--- Given records ---
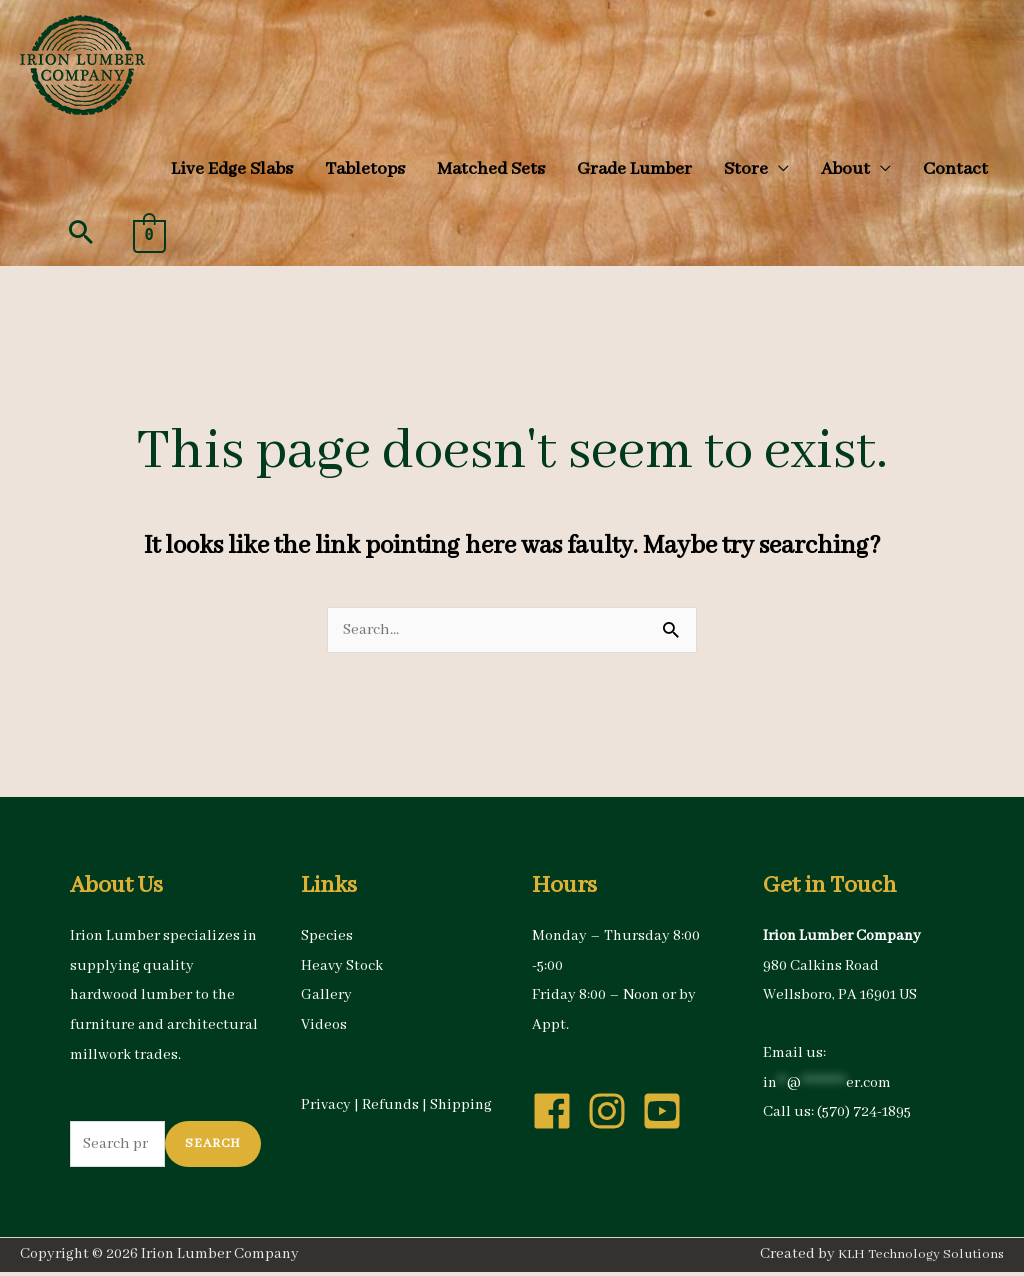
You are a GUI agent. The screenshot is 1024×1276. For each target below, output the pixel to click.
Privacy (326, 1106)
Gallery (326, 996)
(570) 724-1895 (864, 1113)
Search (213, 1146)
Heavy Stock (342, 967)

--- About this task ---
Leave the pictures out and output the rest of the data word for word.

--- Task answer ---
You are a GUI agent. The screenshot is 1024×1276. For each target below, output the pixel to click.
Privacy (326, 1106)
Gallery (326, 996)
(570) 724-1895 (864, 1113)
Search (213, 1146)
Heavy Stock (342, 967)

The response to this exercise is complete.